> Instructions to follow
Your answer must consist only of the lines from the start of the entries through the line that holds "u. Par exemple, côté", copied exactly, with no pictures.

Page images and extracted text
○ ○ ○ ○ ○ ○ ○

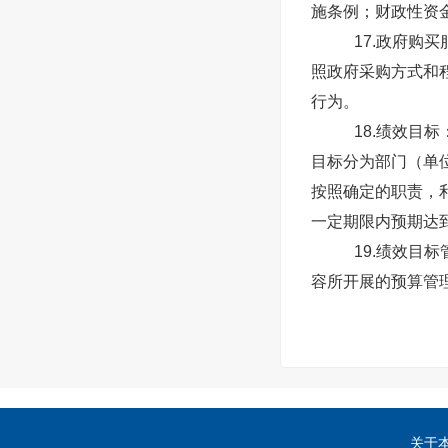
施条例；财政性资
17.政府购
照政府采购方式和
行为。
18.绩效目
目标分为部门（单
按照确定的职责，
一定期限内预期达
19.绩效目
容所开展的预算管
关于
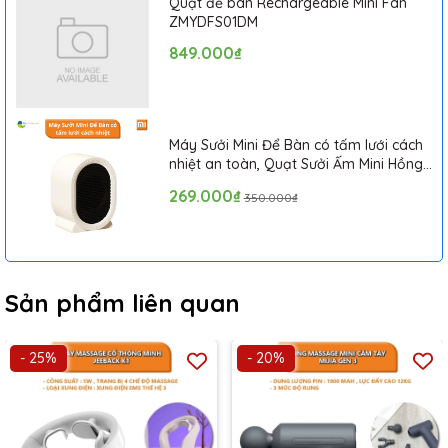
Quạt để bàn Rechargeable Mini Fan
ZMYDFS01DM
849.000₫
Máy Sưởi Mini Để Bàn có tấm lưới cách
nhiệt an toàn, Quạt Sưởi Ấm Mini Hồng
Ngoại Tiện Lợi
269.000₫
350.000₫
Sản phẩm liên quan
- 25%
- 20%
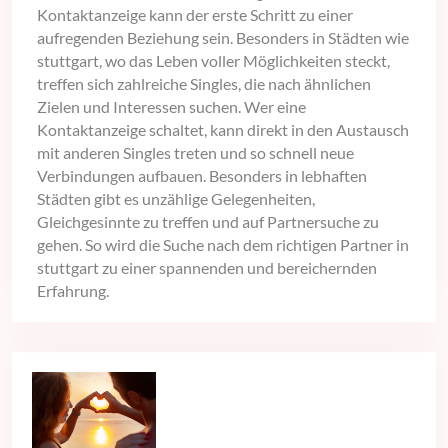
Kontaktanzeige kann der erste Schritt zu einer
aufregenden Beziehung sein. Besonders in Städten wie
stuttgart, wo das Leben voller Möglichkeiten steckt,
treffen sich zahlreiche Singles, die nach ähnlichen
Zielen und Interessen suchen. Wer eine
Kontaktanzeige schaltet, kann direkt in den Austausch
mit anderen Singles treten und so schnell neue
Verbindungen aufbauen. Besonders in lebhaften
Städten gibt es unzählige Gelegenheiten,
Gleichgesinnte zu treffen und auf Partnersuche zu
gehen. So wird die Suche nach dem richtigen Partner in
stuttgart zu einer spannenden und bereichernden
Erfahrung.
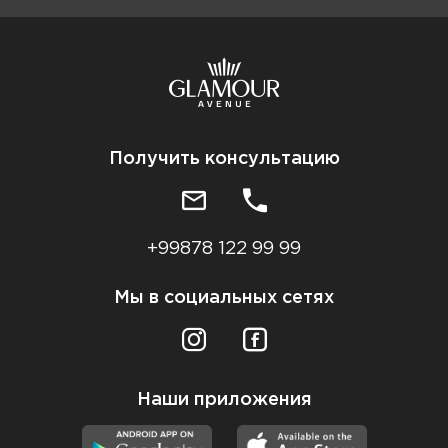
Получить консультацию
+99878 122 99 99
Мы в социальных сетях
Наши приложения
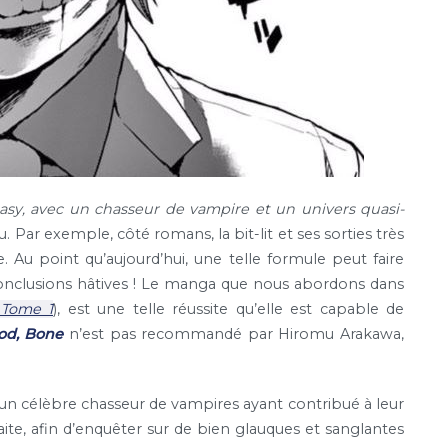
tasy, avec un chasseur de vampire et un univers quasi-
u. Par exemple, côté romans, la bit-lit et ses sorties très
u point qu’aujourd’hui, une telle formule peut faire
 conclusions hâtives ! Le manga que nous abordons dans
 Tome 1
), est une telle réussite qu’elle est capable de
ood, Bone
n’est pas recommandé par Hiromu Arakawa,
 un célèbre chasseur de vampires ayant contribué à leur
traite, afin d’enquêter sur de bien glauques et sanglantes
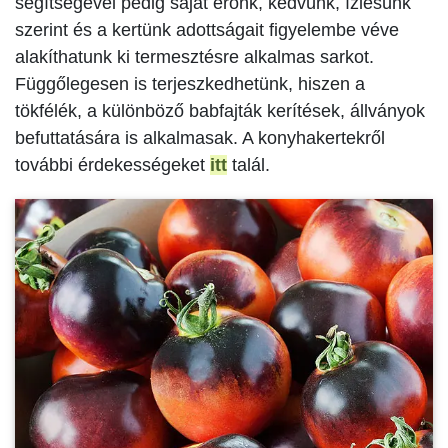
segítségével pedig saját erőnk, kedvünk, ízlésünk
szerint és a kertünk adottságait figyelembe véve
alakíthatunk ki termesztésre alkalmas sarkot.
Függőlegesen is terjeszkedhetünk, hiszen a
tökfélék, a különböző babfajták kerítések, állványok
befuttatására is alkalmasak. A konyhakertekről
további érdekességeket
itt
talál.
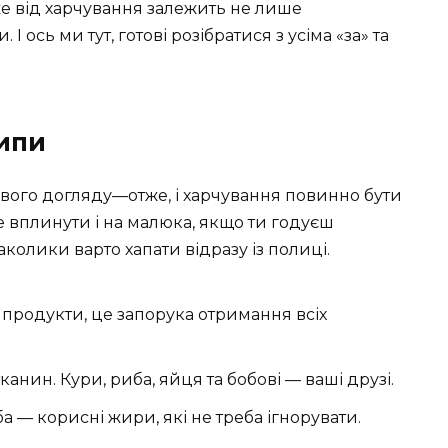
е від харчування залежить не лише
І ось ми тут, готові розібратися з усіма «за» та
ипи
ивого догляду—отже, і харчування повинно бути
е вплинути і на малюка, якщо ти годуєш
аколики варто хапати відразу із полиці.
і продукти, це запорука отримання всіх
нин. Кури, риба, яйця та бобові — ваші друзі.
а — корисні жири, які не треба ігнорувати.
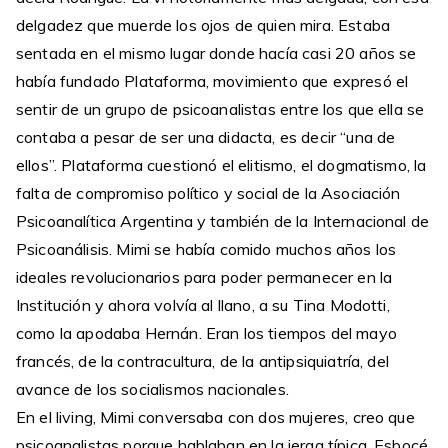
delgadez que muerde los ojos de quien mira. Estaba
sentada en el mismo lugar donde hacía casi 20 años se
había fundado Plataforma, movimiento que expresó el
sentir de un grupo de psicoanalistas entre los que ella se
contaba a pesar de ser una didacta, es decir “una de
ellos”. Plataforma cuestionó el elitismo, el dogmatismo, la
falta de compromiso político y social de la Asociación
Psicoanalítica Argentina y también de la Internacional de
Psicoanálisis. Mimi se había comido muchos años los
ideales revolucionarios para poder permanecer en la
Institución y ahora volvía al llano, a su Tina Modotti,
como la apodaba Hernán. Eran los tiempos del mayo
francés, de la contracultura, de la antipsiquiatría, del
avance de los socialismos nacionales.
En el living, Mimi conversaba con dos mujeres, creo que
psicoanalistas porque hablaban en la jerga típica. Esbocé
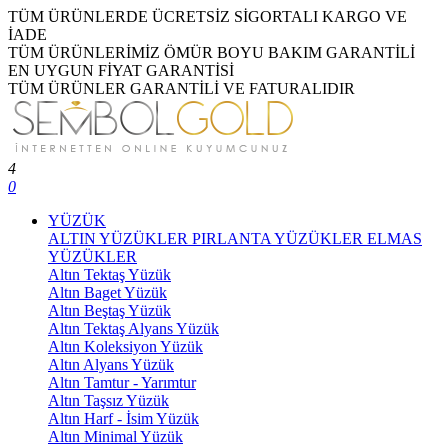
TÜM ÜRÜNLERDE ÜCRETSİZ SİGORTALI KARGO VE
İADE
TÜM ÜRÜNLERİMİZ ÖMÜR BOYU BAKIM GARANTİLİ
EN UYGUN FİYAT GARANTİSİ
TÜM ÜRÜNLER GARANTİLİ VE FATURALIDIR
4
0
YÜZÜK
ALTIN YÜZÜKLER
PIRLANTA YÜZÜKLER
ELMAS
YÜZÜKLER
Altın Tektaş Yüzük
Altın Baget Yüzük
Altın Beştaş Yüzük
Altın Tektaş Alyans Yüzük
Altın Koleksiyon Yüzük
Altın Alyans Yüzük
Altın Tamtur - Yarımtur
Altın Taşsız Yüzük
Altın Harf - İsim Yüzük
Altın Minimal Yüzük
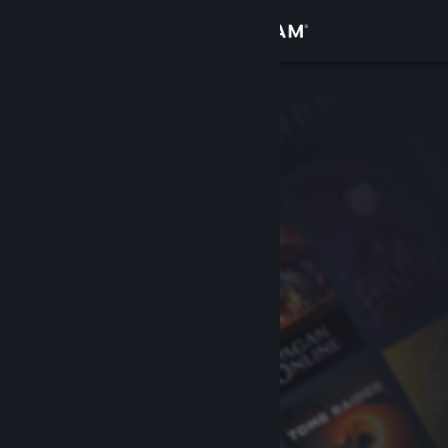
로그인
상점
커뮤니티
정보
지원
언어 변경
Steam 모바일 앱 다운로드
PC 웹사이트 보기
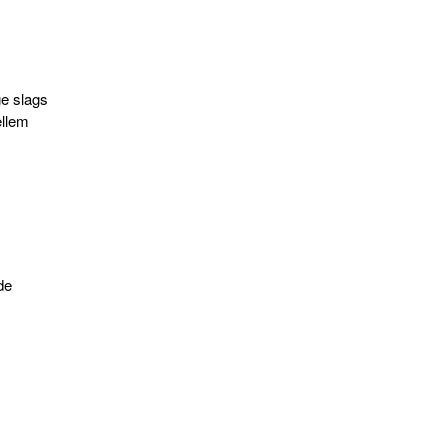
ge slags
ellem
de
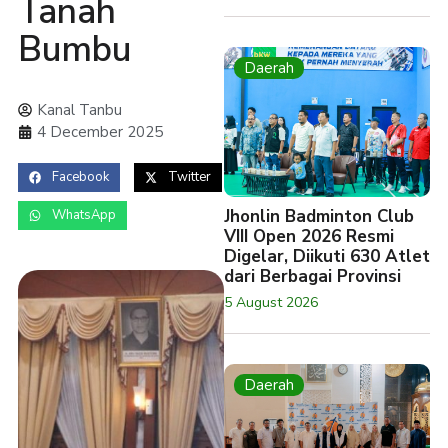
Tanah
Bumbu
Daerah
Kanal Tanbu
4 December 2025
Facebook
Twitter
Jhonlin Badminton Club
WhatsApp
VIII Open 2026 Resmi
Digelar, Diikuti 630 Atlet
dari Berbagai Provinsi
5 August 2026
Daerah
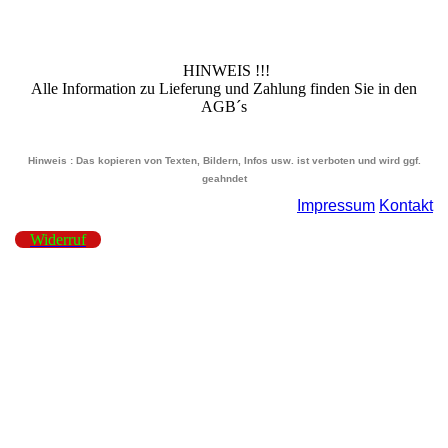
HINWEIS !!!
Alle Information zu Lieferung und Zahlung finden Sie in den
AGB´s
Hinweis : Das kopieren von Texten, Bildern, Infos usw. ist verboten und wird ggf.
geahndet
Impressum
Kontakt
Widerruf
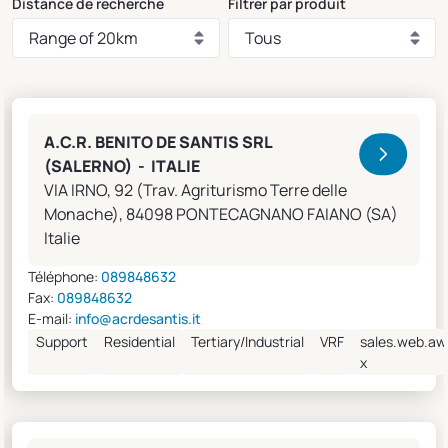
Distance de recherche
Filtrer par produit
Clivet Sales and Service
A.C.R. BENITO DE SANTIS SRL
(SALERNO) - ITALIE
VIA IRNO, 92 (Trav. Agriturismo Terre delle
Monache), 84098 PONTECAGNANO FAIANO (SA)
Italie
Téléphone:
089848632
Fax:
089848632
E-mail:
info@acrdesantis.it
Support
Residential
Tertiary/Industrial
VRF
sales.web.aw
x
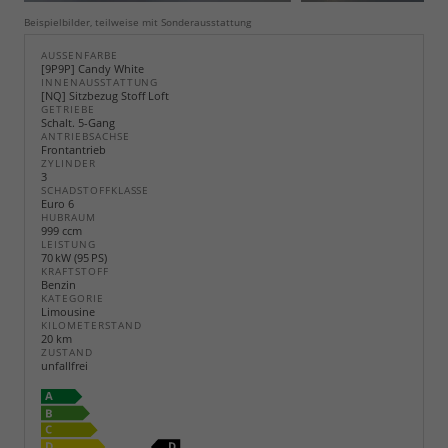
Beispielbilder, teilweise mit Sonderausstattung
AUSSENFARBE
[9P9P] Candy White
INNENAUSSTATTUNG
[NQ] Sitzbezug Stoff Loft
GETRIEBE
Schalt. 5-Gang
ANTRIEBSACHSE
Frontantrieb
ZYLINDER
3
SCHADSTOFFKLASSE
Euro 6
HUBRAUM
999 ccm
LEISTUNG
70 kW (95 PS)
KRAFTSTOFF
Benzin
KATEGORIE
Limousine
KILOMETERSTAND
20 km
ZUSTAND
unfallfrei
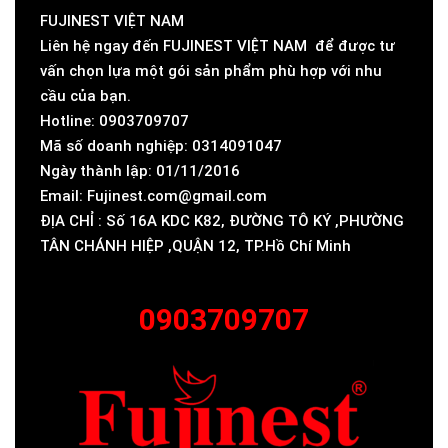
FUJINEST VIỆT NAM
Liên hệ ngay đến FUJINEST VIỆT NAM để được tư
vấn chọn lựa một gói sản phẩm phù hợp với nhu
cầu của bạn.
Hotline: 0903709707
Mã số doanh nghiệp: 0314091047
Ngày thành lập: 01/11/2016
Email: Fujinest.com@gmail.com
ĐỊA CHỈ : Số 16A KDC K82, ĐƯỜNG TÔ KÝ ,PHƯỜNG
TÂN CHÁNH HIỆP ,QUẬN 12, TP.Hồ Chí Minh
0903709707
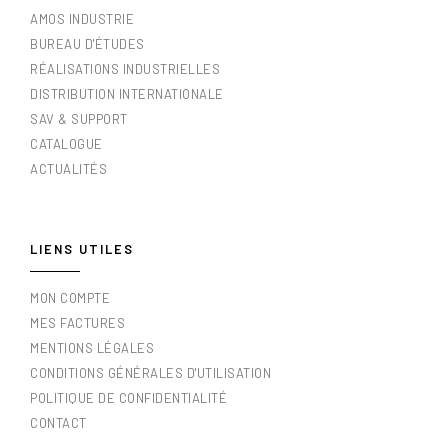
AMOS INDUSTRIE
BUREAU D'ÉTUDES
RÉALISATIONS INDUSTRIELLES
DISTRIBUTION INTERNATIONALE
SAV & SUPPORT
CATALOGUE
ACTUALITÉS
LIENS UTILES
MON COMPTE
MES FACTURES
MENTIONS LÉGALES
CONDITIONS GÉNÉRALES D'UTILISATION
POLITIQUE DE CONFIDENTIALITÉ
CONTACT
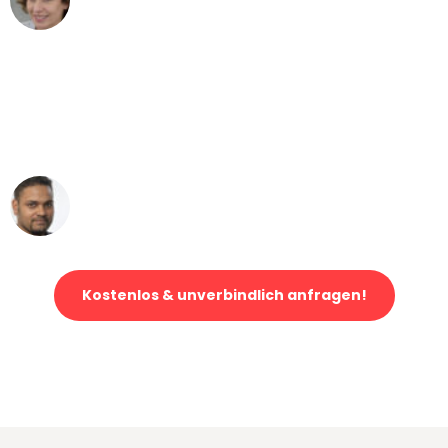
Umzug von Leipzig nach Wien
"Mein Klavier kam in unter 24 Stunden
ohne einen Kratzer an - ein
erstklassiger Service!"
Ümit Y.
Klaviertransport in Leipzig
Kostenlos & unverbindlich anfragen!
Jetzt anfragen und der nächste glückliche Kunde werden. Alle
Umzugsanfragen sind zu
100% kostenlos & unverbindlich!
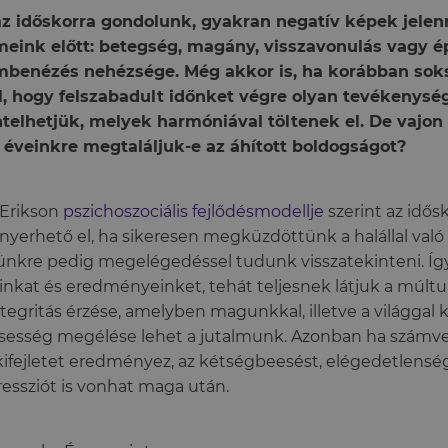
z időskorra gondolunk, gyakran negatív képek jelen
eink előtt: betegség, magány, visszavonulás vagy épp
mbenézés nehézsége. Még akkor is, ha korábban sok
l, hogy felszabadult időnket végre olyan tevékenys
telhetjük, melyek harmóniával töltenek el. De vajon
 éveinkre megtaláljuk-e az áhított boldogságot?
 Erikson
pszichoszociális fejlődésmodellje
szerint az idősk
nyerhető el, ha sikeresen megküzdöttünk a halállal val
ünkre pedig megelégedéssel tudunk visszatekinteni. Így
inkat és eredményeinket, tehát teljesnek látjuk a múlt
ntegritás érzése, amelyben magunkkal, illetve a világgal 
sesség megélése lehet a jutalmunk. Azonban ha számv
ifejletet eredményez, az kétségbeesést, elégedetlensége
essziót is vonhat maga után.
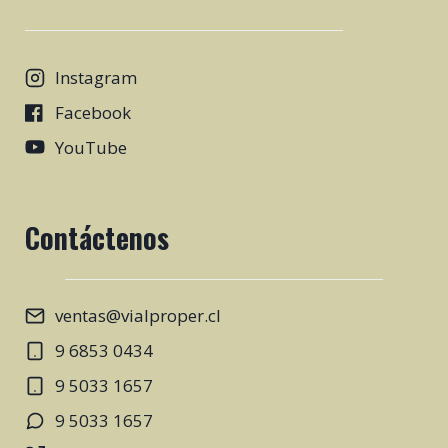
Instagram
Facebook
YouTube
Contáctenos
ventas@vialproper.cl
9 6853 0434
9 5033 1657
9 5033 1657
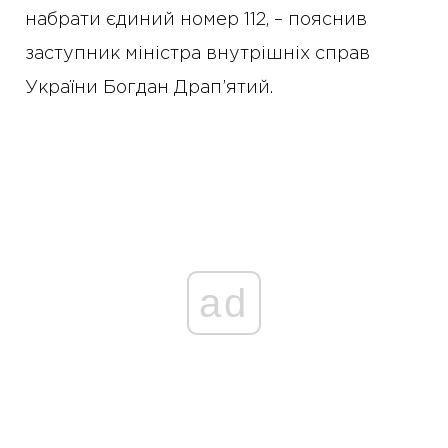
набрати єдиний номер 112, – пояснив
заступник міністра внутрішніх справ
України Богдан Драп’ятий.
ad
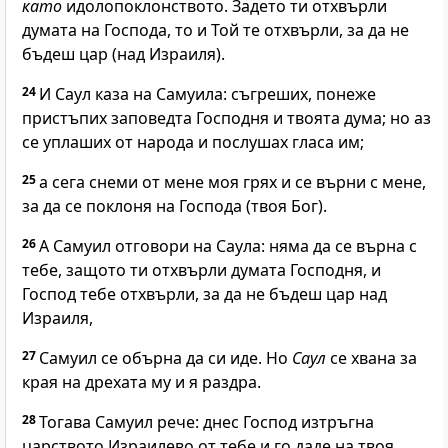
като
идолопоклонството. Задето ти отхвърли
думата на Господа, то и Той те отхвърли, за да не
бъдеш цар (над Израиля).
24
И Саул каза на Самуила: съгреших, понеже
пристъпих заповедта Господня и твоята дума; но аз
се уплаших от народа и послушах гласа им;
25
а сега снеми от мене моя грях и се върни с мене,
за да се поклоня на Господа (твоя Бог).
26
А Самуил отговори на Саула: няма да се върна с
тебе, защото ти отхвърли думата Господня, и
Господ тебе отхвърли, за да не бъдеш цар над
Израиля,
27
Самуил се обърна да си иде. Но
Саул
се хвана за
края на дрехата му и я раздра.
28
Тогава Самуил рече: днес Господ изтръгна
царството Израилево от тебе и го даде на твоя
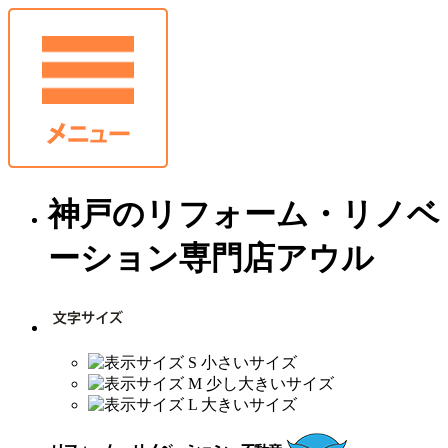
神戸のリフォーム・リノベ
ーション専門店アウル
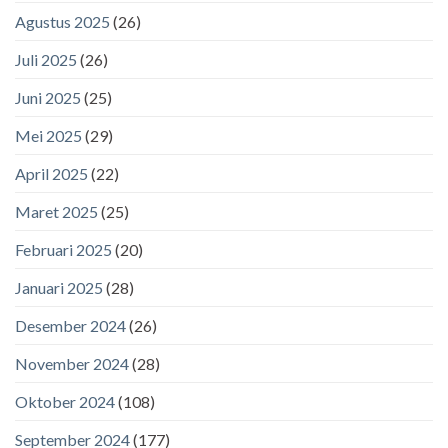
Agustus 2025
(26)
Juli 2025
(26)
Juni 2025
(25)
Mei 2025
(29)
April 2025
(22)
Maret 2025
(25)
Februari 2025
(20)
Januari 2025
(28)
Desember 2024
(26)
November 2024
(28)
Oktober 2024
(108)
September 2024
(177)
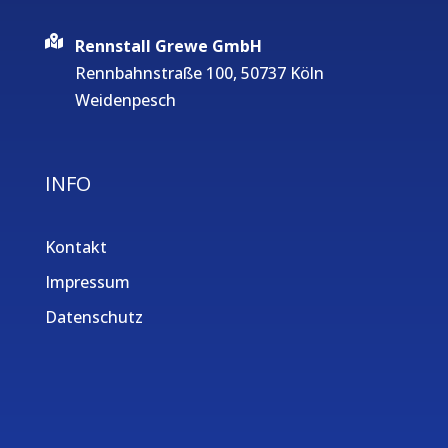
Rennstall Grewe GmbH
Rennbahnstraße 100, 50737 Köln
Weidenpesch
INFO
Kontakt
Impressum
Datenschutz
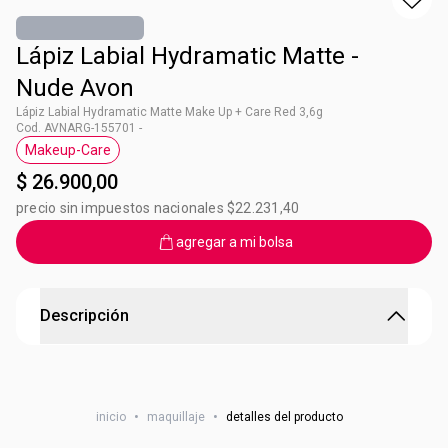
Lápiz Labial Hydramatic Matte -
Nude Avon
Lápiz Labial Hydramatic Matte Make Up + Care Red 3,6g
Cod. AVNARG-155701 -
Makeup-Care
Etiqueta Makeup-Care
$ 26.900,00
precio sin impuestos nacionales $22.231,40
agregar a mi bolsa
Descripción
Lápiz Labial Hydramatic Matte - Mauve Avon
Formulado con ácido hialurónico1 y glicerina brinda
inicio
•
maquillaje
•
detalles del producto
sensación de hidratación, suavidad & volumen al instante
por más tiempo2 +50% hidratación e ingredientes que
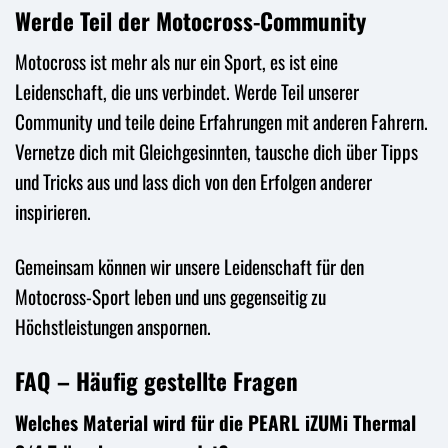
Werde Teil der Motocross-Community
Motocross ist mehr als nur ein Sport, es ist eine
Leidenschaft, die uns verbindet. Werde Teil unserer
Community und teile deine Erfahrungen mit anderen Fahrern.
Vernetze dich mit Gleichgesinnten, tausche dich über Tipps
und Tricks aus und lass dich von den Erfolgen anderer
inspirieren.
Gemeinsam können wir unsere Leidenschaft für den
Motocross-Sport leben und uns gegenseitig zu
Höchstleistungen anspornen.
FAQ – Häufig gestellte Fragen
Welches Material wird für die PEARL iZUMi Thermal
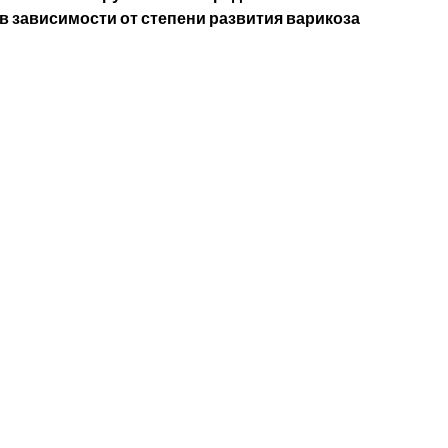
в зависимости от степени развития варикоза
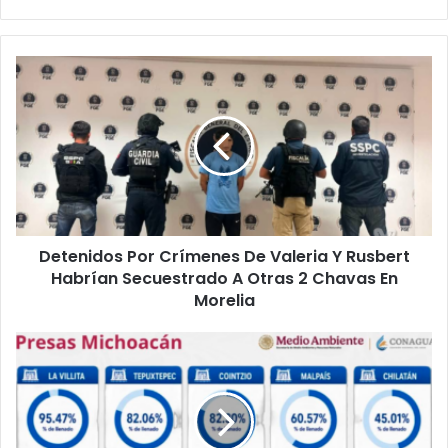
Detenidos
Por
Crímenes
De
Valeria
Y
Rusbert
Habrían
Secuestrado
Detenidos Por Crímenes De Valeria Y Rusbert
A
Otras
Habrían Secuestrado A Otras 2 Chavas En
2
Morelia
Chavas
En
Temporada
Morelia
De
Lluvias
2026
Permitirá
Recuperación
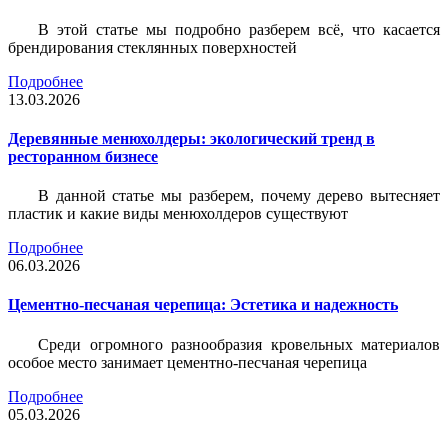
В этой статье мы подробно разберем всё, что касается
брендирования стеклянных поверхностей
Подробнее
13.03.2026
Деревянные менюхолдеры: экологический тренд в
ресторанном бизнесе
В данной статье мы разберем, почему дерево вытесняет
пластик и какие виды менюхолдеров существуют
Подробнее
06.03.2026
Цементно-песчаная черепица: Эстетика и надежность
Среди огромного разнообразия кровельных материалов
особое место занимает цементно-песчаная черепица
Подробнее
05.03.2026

○ ○ ○ ○ ○ ○ ○

> Response area
施条例；财政性资
17.政府购
照政府采购方式和
行为。
18.绩效目
目标分为部门（单
按照确定的职责，
一定期限内预期达
19.绩效目
容所开展的预算管
关于
Quạt để bàn Rechargeable Mini Fan
ZMYDFS01DM
849.000₫
Máy Sưởi Mini Để Bàn có tấm lưới cách
nhiệt an toàn, Quạt Sưởi Ấm Mini Hồng
Ngoại Tiện Lợi
269.000₫
350.000₫
Sản phẩm liên quan
- 25%
- 20%
Kontaktanzeige kann der erste Schritt zu einer
aufregenden Beziehung sein. Besonders in Städten wie
stuttgart, wo das Leben voller Möglichkeiten steckt,
treffen sich zahlreiche Singles, die nach ähnlichen
Zielen und Interessen suchen. Wer eine
Kontaktanzeige schaltet, kann direkt in den Austausch
mit anderen Singles treten und so schnell neue
Verbindungen aufbauen. Besonders in lebhaften
Städten gibt es unzählige Gelegenheiten,
Gleichgesinnte zu treffen und auf Partnersuche zu
gehen. So wird die Suche nach dem richtigen Partner in
stuttgart zu einer spannenden und bereichernden
Erfahrung.
Получить консультацию
+99878 122 99 99
Мы в социальных сетях
Наши приложения
tasy, avec un chasseur de vampire et un univers quasi-
u. Par exemple, côté romans, la bit-lit et ses sorties très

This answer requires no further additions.